Ice Fishing Preparations
Those looking to ease back into ice fishing with an easily accessible hot spot should consider Indian Lake (DeLorme’s The Maine Atlas and Gazetteer (MAG), Map 26, C-5). The lake offers easy access though a parking lot on its southern end, just off of route one and it boasts a health population of brook trout, occasionally producing specimens in excess of 2 pounds and larger.

Ice anglers will do well this month to spend a couple hours preparing their ice fishing equipment for when the hard waters return to their favorite fishing spots. I suggest these ten must do items to ensure your ice fishing traps and equipment are in prime condition before the start of the ice fishing season.

1. Grease all moving parts with Frabill Sub-Zero or Blue Lube.
2. Replace any leader and backer lines that appear worn.

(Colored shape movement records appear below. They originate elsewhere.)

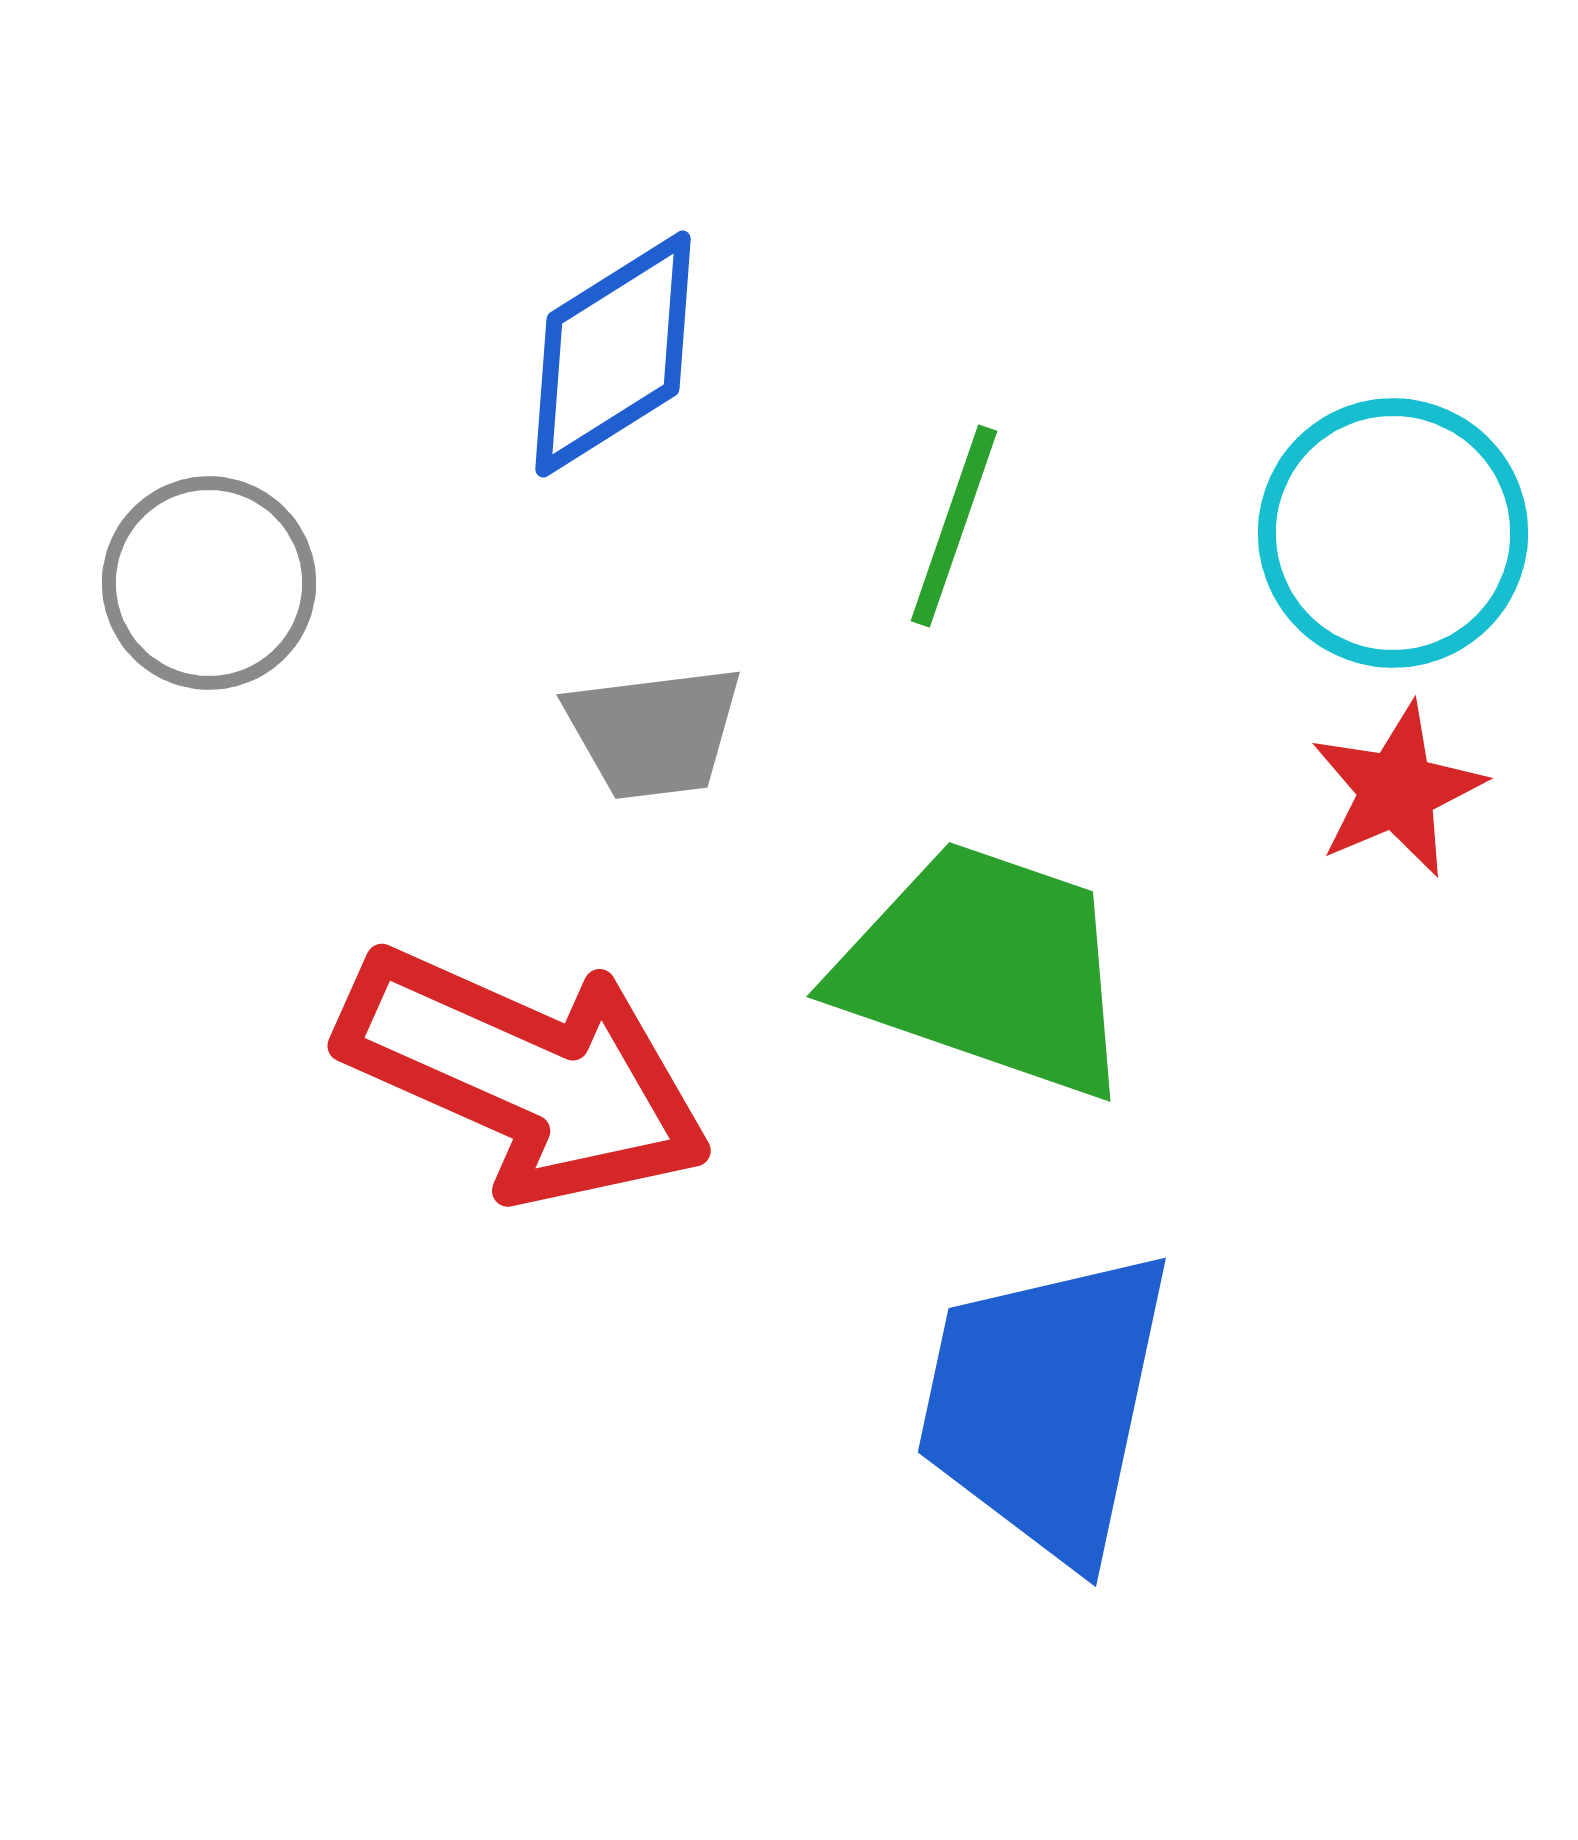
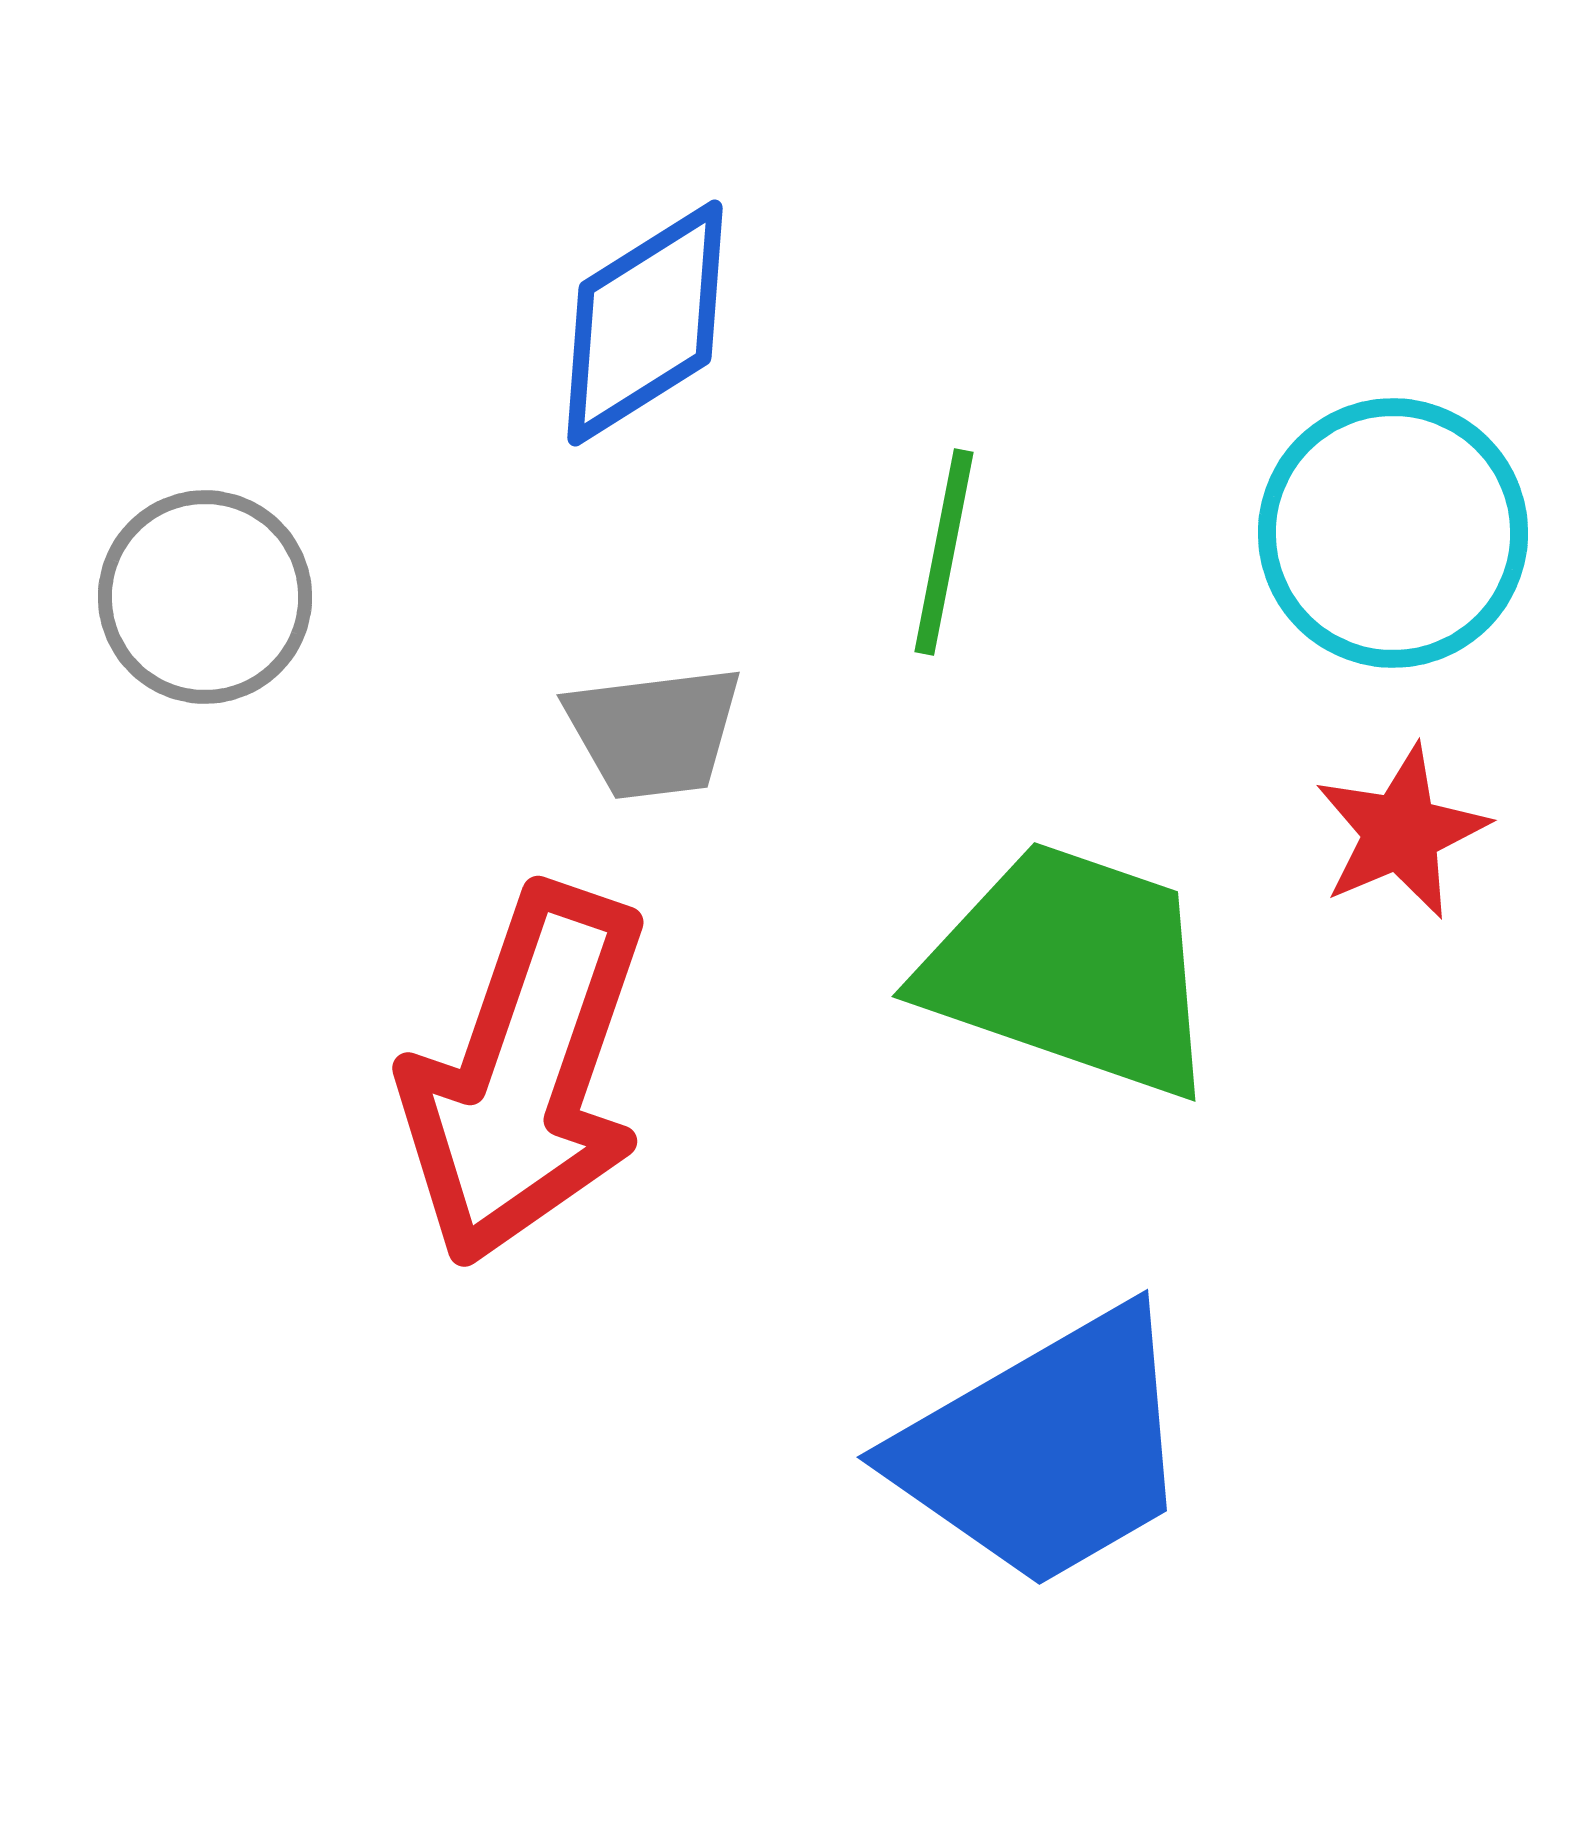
blue diamond: moved 32 px right, 31 px up
green line: moved 10 px left, 26 px down; rotated 8 degrees counterclockwise
gray circle: moved 4 px left, 14 px down
red star: moved 4 px right, 42 px down
green trapezoid: moved 85 px right
red arrow: rotated 85 degrees clockwise
blue trapezoid: moved 1 px right, 45 px down; rotated 132 degrees counterclockwise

3. Make sure spools are tightly and evenly wound.
4. Adjust spools so they spin freely with little tension.
5. Replace hooks.
6. Start up ice auger, check for proper operation, replace spark plug if necessary.
7. Put a small first aid kit in packbasket.
8. Replace lead sinkers with a non-toxic substitute.
9. Sharpen ice chisels or hand crank augers.
10. Lastly, be sure to thoroughly check ice conditions before venturing out onto your favorite ice fishing locations.